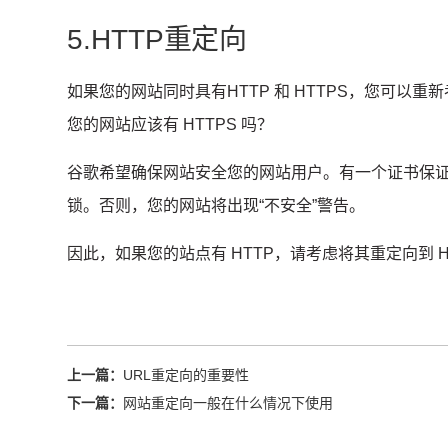
5.HTTP重定向
如果您的网站同时具有
HTTP 和 HTTPS
，您可以重新考
您的网站应该有 HTTPS 吗？
谷歌希望确保
网站安全
您的网站用户。
有一个
证书
保
锁。
否则，您的网站将出现“不安全”警告。
因此，如果您的站点有 HTTP，请考虑将其重定向到 H
上一篇：
URL重定向的重要性
下一篇：
网站重定向一般在什么情况下使用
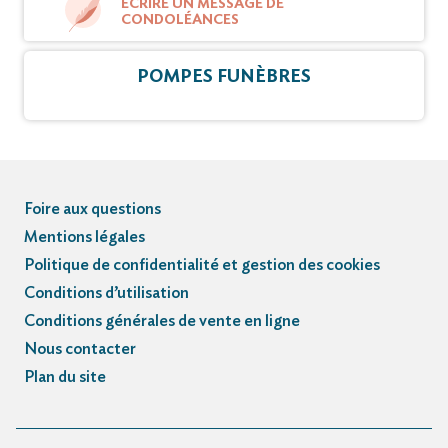
ÉCRIRE UN MESSAGE DE
CONDOLÉANCES
POMPES FUNÈBRES
Foire aux questions
Mentions légales
Politique de confidentialité et gestion des cookies
Conditions d’utilisation
Conditions générales de vente en ligne
Nous contacter
Plan du site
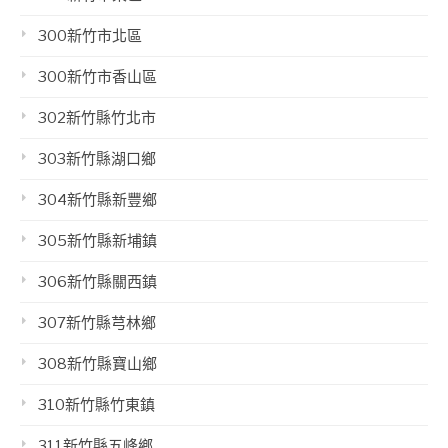
300新竹市北區
300新竹市香山區
302新竹縣竹北市
303新竹縣湖口鄉
304新竹縣新豐鄉
305新竹縣新埔鎮
306新竹縣關西鎮
307新竹縣芎林鄉
308新竹縣寶山鄉
310新竹縣竹東鎮
311新竹縣五峰鄉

* * * * *

Could you copy out every record exactly, minus the pictures?

[EXERCISE OUTPUT]
5.HTTP重定向
如果您的网站同时具有
HTTP 和 HTTPS
，您可以重新考
您的网站应该有 HTTPS 吗？
谷歌希望确保
网站安全
您的网站用户。
有一个
证书
保
锁。
否则，您的网站将出现“不安全”警告。
因此，如果您的站点有 HTTP，请考虑将其重定向到 H
上一篇：
URL重定向的重要性
下一篇：
网站重定向一般在什么情况下使用
ÉCRIRE UN MESSAGE DE
CONDOLÉANCES
POMPES FUNÈBRES
Foire aux questions
Mentions légales
Politique de confidentialité et gestion des cookies
Conditions d’utilisation
Conditions générales de vente en ligne
Nous contacter
Plan du site
300新竹市北區
300新竹市香山區
302新竹縣竹北市
303新竹縣湖口鄉
304新竹縣新豐鄉
305新竹縣新埔鎮
306新竹縣關西鎮
307新竹縣芎林鄉
308新竹縣寶山鄉
310新竹縣竹東鎮
311新竹縣五峰鄉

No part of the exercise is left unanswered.